Spiega Prof. Vincenzo Leuzzi, Responsabile di Neuropsichiatria Infantile del Policlinico Umberto I di Roma: “Il lavoro è stato reso possibile dall’applicazione di moderne tecniche di indagine che stanno rivoluzionando l’approccio alla diagnosi delle malattie genetiche”.

Questo lavoro ha visto coinvolti per l’Italia il nostro Policlinico in collaborazione con l’Ospedale Pediatrico Bambino Gesù. Marco e Laura, due pazienti seguiti da molti anni presso l’Istituto di Neuropsichiatria Infantile del Policlinico, sono stati inseriti in un ampio progetto di ricerca internazionale.

Collaborazione internazionale che ha permesso, nel complesso, di individuare 8 nuovi geni malattia correlati a quadri di deficit cognitivo ed encefalopatia epilettica e di dare una risposta a numerose famiglie in cerca di diagnosi.

La ricerca va avanti per i tanti Laura e Marco

Laura, 30 anni, in cura dall'età pediatrica, è affetta da una malattia rara caratterizzata da deficit cognitivo e disturbi del movimento. Oggi sappiamo che la sua patologia è causata da una mutazione del gene CLTC insorta al momento del suo concepimento. Il gene fornisce le informazioni per la sintesi di una proteina coinvolta nei processi di comunicazione tra cellule, inclusi i neuroni.

Marco, anche lui trentenne e in cura dall'età pediatrica, è affetto da un'altra malattia finora senza nome caratterizzata da un grave ritardo psicomotorio, epilessia e disturbi del movimento.
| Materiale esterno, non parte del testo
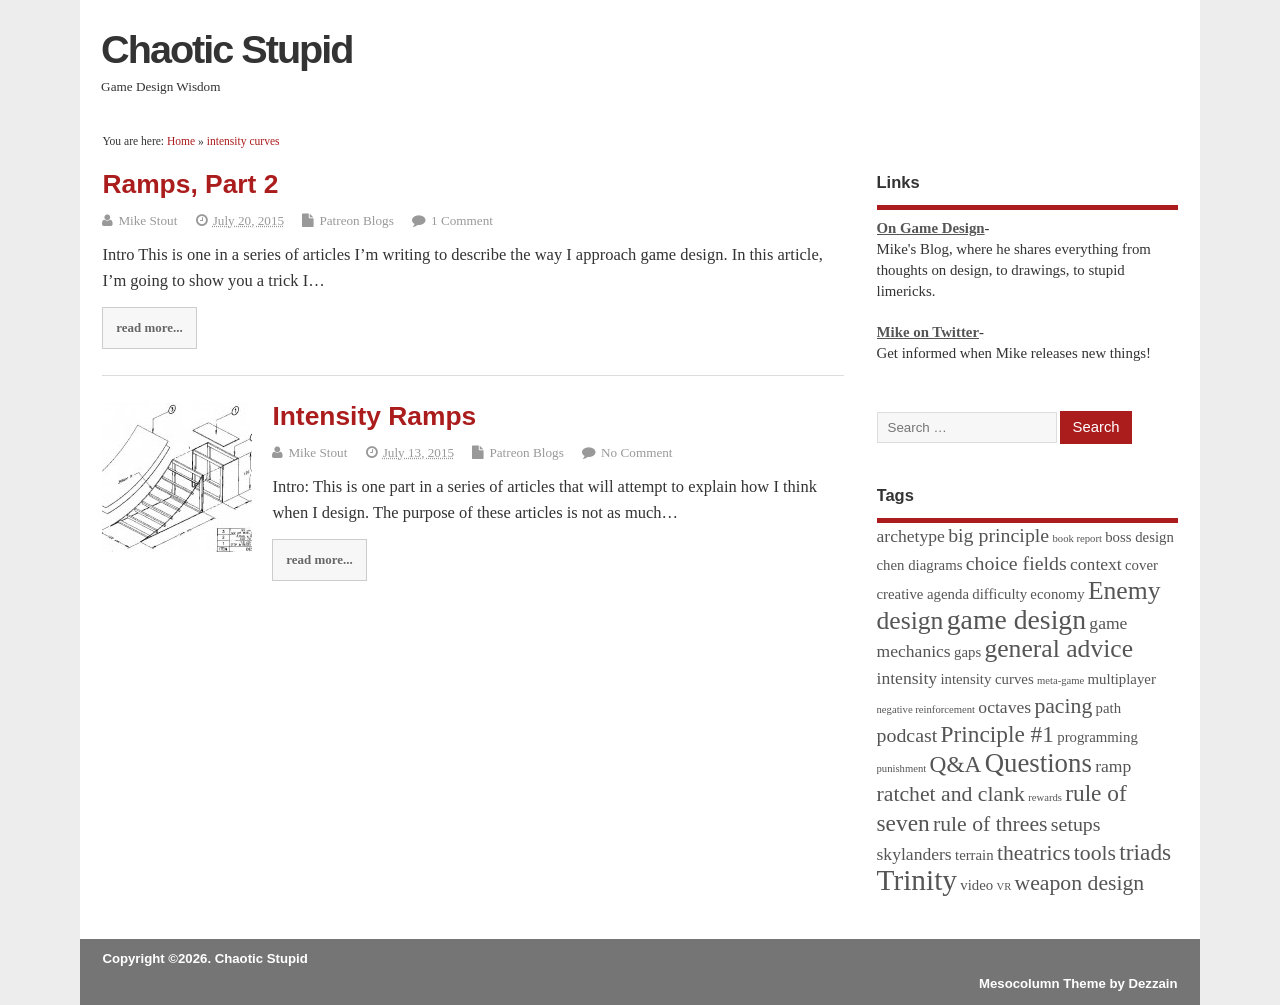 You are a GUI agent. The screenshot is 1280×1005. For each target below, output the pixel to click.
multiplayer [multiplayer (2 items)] (1122, 679)
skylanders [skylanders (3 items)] (914, 854)
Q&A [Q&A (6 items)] (956, 764)
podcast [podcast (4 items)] (907, 735)
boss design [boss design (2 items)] (1139, 537)
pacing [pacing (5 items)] (1063, 706)
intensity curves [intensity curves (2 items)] (986, 679)
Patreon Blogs (356, 220)
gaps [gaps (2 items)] (967, 652)
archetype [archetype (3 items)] (911, 536)
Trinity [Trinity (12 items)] (917, 880)
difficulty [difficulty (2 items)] (999, 594)
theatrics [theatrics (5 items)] (1034, 853)
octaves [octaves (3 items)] (1004, 707)
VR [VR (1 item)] (1003, 886)
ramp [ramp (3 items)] (1113, 766)
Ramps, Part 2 (190, 184)
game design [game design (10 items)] (1016, 619)
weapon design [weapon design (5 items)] (1080, 883)
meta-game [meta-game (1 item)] (1060, 680)
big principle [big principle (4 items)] (998, 535)
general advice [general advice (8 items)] (1058, 648)
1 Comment (462, 220)
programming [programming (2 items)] (1097, 737)
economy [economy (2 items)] (1057, 594)
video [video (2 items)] (976, 885)
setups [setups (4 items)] (1076, 824)
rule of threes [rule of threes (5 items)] (990, 824)
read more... (149, 327)
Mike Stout (147, 220)
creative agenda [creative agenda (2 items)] (923, 594)
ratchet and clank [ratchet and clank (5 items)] (951, 794)
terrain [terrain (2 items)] (974, 855)
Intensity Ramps (374, 416)
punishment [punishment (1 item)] (902, 768)
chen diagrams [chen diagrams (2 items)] (920, 565)
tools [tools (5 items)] (1095, 853)
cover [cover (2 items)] (1141, 565)
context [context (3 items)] (1096, 564)
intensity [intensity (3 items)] (907, 678)
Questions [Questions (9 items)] (1038, 763)
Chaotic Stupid (226, 49)
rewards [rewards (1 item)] (1045, 797)
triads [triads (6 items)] (1145, 852)
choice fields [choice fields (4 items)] (1016, 563)
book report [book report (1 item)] (1076, 538)
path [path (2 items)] (1108, 708)
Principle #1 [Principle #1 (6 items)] (997, 734)
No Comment (636, 452)
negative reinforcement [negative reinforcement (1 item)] (926, 709) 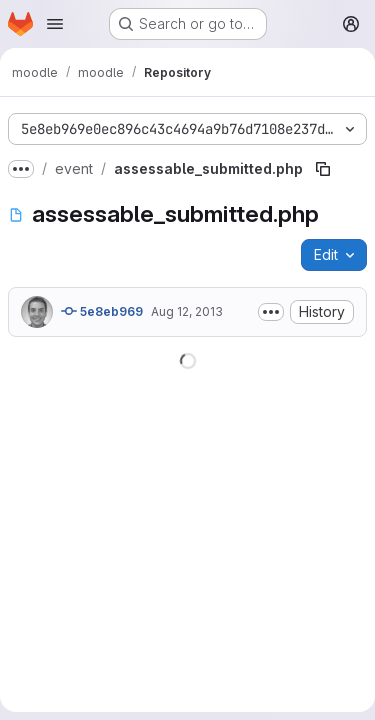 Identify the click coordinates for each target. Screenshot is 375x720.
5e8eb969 (102, 311)
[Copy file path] (323, 169)
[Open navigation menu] (55, 24)
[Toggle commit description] (271, 312)
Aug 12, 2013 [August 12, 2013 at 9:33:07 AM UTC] (187, 311) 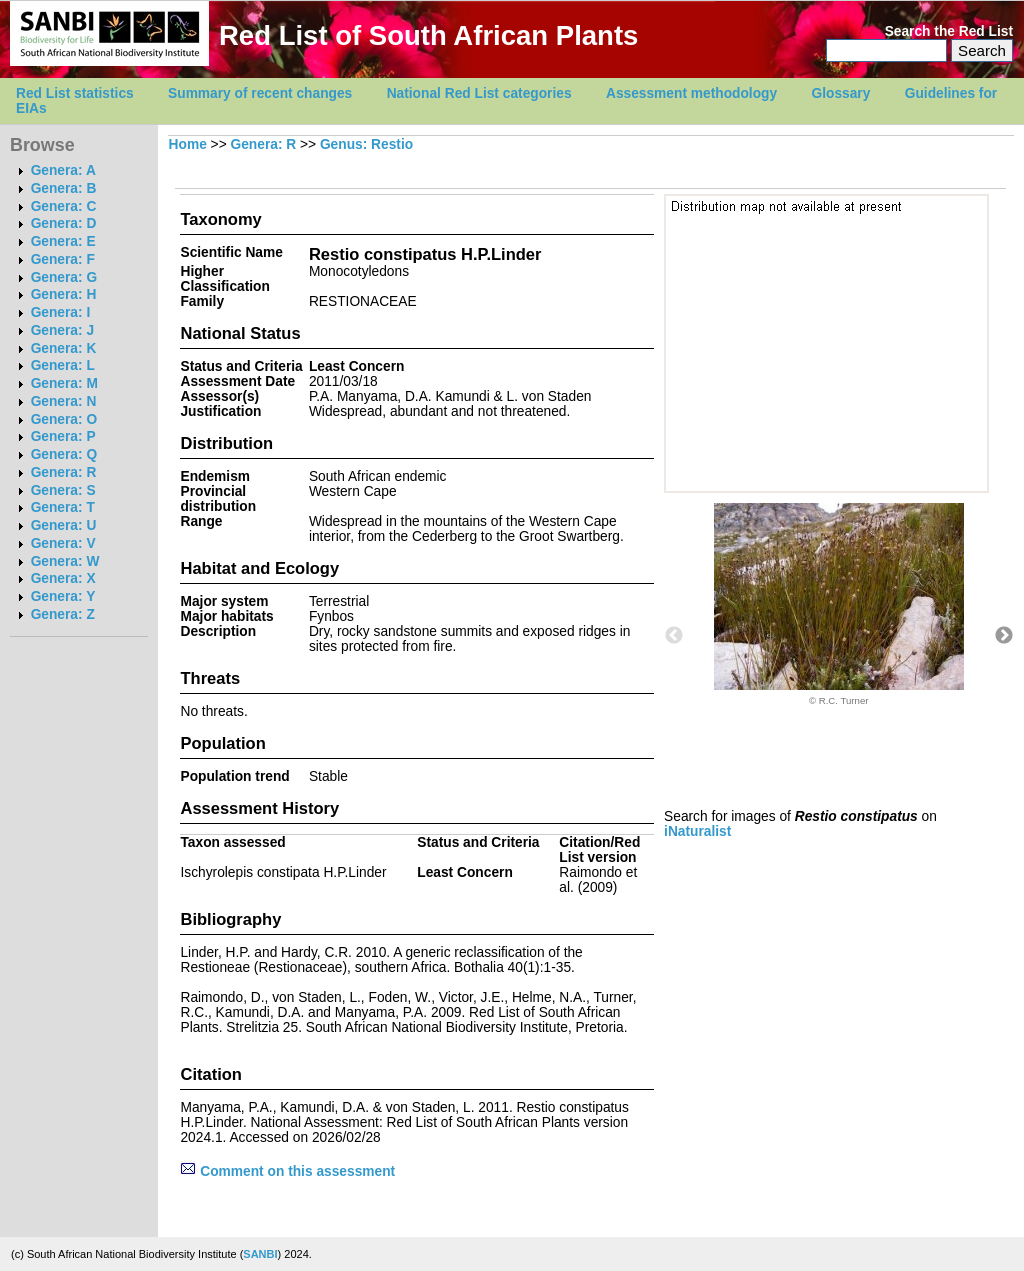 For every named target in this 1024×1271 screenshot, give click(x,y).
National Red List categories (479, 93)
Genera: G (64, 277)
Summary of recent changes (260, 93)
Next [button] (1004, 636)
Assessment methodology (691, 93)
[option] (839, 604)
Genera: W (65, 561)
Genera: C (64, 206)
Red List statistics (75, 93)
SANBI (260, 1254)
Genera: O (64, 419)
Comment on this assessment (287, 1171)
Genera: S (63, 490)
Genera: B (64, 188)
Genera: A (63, 170)
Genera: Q (64, 454)
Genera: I (61, 312)
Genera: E (63, 241)
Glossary (841, 93)
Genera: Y (63, 596)
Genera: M (64, 383)
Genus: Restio (366, 144)
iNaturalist (697, 831)
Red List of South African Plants (428, 35)
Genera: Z (63, 614)
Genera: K (64, 348)
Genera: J (62, 330)
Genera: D (64, 223)
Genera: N (64, 401)
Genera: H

La causa della sua malattia, insorta al momento del suo concepimento, è stata identificata nella mutazione del gene DHDDS.

“I due pazienti studiati, ormai adulti, soffrivano sin dall’età infantile di gravi alterazioni neurologiche ma, nonostante le numerose indagini effettuate seguendo le tradizionali procedure diagnostiche, non avevano sinora una diagnosi eziologica definitiva".

"Questo risultato non comporta ancora per loro una nuova prospettiva terapeutica, ma certamente è il presupposto perché questa possa essere ipotizzata”.

Considerazioni

“Senza entrare nel merito degli aspetti tecnici inerenti questo importante lavoro – prosegue Prof. Leuzzi - vorremmo segnalare alcune peculiarità dell’approccio che ha portato a questo risultato e che deriva dalla tradizione della NPI di questo Policlinico”.

Il paziente e la sua famiglia non sono mai soli

“L’esperienza di vecchia data con malattie neurologiche complesse del bambino, soprattutto in passato spesso ad eziologia ignota, ci ha insegnato a mantenere sempre un contatto con tutti i pazienti senza una diagnosi definitiva, garantendo supporto e terapie sintomatiche, ma anche un riferimento continuo per le famiglie. Famiglie che hanno sentito di avere un riferimento cui poter delegare pazientemente lo studio dei propri bambini, ragazzi e giovani adulti”.

Non stupisce pertanto che i due pazienti inclusi nello studio siano ormai adulti con i quali il rapporto di accudimento clinico non si è mai interrotto nel corso degli anni in attesa che una tecnologia innovativa si rendesse disponibile per una diagnosi prima non possibile.

 

Diagnosi ancora senza cura, la convivenza con disabilità importanti

Un secondo aspetto riguarda l’esperienza di queste famiglie e di questi ragazzi che negli anni hanno dovuto convivere con disabilità importanti, che hanno comunque fronteggiato con tutti i mezzi a loro disposizione pur nell’incertezza dell’assenza di una diagnosi.

“Diagnosi che non cambierà il loro destino ma restituisce loro il senso di una istituzione che si è spesa al massimo delle sue possibilità nell’aiutarli”.

 

Necessità di moderna tecnologia diagnostica

“Un’ultima considerazione riguarda infine il cambiamento di paradigma che la moderna tecnologia impone alle strutture sanitarie di III livello e la necessità che queste offrano direttamente, o in quanto parte di un network, la più completa e moderna tecnologia diagnostica”.